The survey will be used in conjunction with the Digital 395 project, which will bring high-speed broadband capabilities to many regions of the Eastern Sierra that have not had access to the technology in the past.
“This is not the Digital 395 grant,” said Deborah Hess, RC&D vice-president and Southern California Edison region manager. “Eastern Sierra Connect is a separate demand project aimed at encouraging existing and potential providers to build local broadband to unserved and underserved communities in the Eastern Sierra region.”
“This is basically a feasibility study to look at the demand in the area,” said Doug Thompson, RC&D president and owner of the Mt. Whitney Portal Store and Hostel in Lone Pine. “It can be used as a marketing tool to draw service providers in and get current providers interested in serving these areas.”
Basically, Eastern Sierra Connect aims to show Internet providers that the Digital 395 project will be put to good use if they get on board and offer services.
“The Eastern Sierra lacks Internet providers, Internet services and adequate communications capacity to meet our business and residential needs,” Thompson said. “Our Eastern Sierra Connect project is gathering the information needed to assess the broadband infrastructure necessary for adequate availability over our vast, sparsely populated service areas that are environmentally and geographically challenging.”
Eastern Sierra Connect provides a way to inform and educate the region regarding requirements and benefits of broadband. Results of the project will be offered as supporting evidence of growth opportunities for existing and potential regional providers. Those providers may choose to utilize the Digital 395 backbone once it is built.
“We already know that our geography and population are not a good fit with the national investment models of broadband providers,” noted Danna Stroud, RC&D board member and recreation/tourism consultant. “The public outreach portion of the Eastern Sierra Connect program will provide critical information so we can harness our frontier spirit and encourage construction and full use of new Internet capacity.”
Public outreach has begun and will end in June 2011. The survey is available online at DesertMountainRCandD.org.

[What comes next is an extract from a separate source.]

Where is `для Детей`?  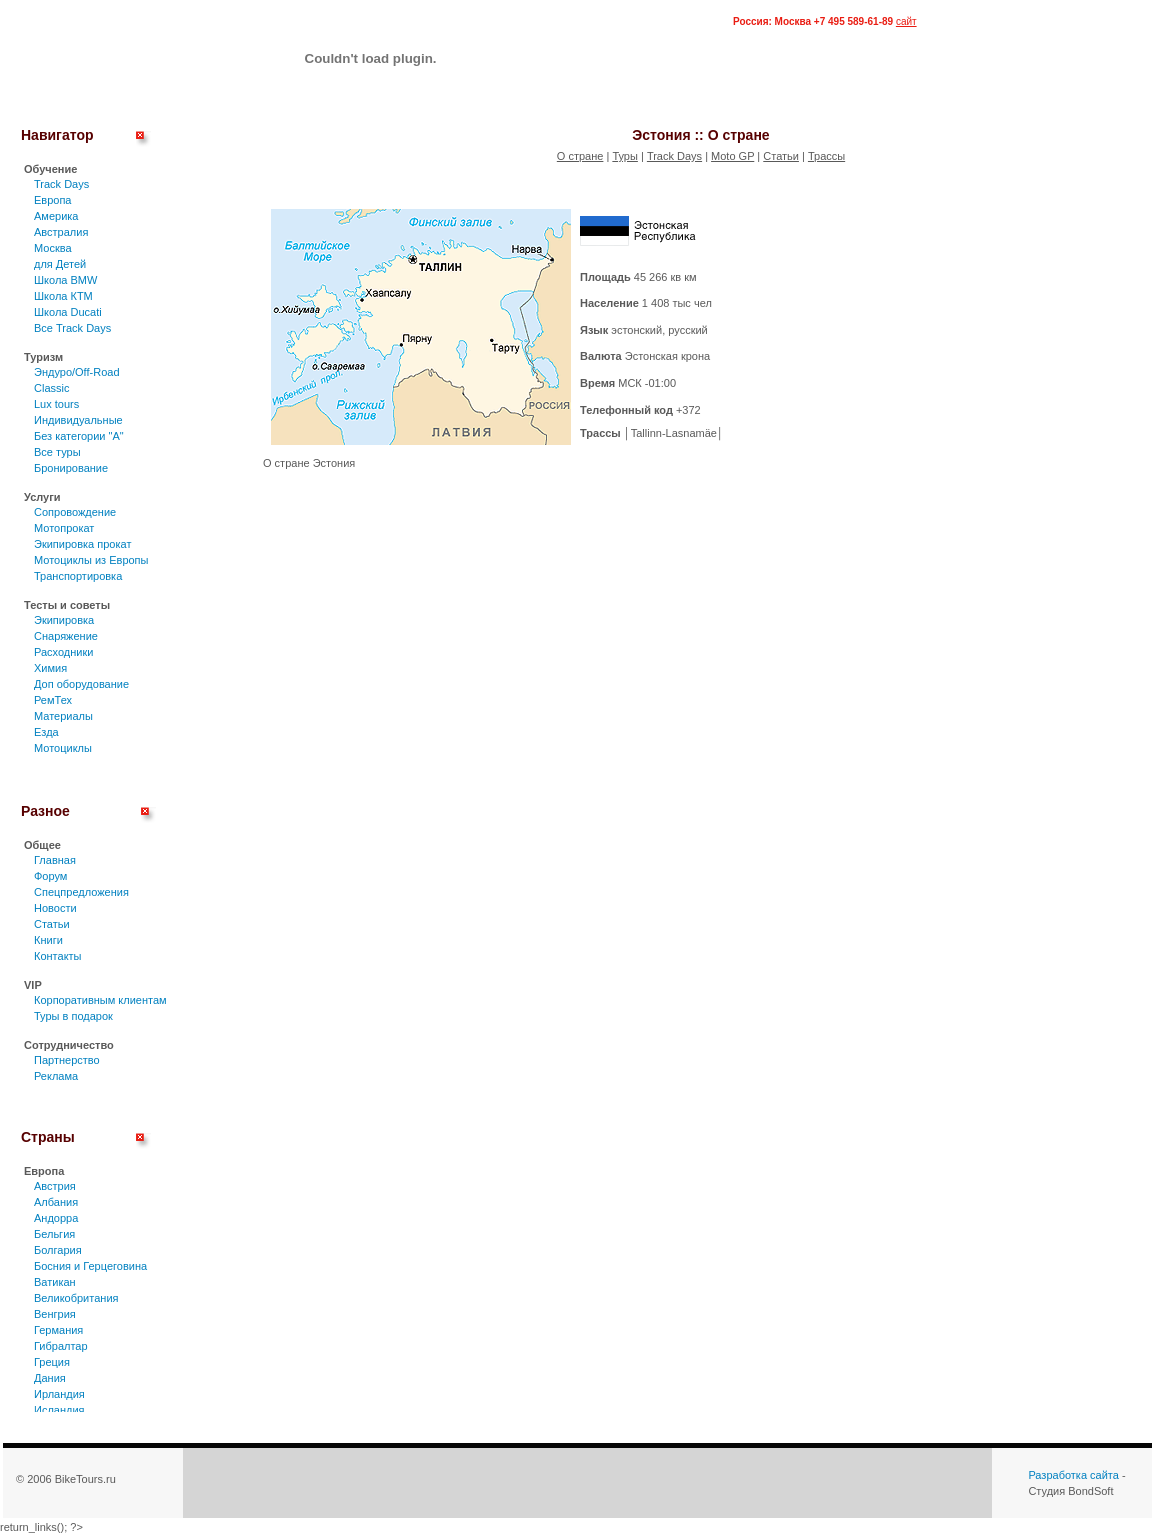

A printable version and a printable poster can be downloaded from the Eastern Sierra Connect project pages at https://sites.google.com/site/dmrcandd/home .

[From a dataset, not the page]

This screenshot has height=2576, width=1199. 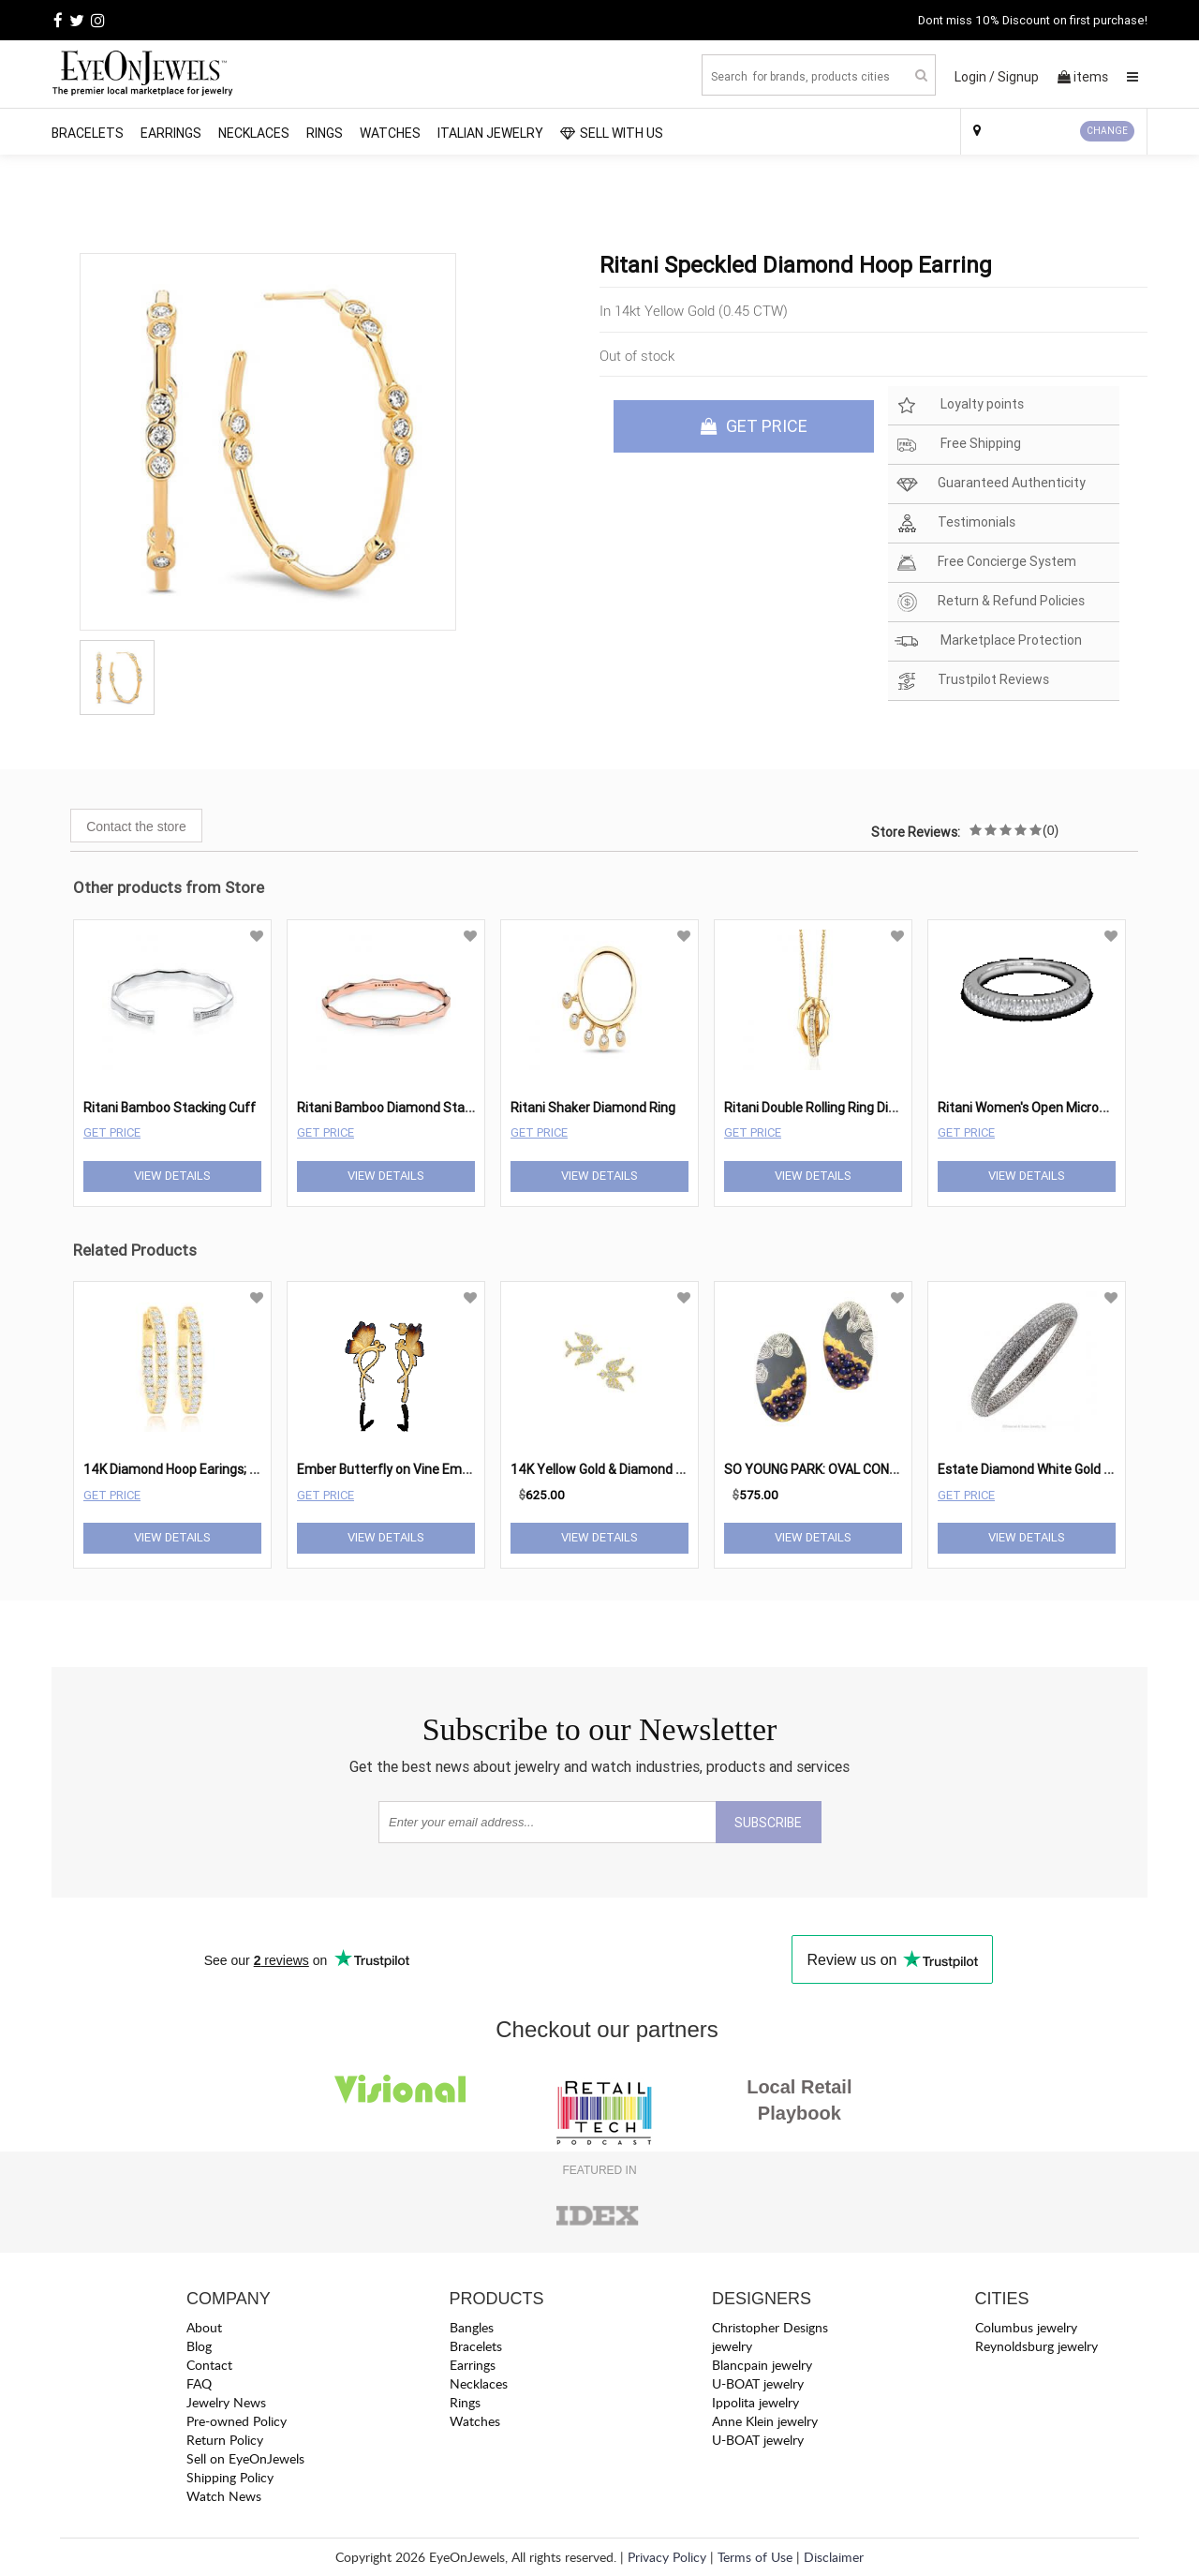 I want to click on CHANGE, so click(x=1107, y=131).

In addition to the online survey, which takes between five and 15 minutes to complete, paper surveys for those without Internet access will be made available at local chambers of commerce, County Administrative Headquarders on May Street in Bishop, at the County Administration Officers in Independence and at the Lone Pine Library.
Currently, a majority of the Inyo County residents who have filled out the questionnaire have been Bishop area residents, but Thompson said it is important that the RC&D reach out to a broad range of residents, from those who have Internet access in communities such as Lone Pine and Bishop, to those who do not, such as residents of outlying communities such as Darwin or the Alabama Hills.
There will also be two community meetings in Inyo County and two in Mono County later this spring to gather input from residents.
The deadline to fill out the online survey is May 27.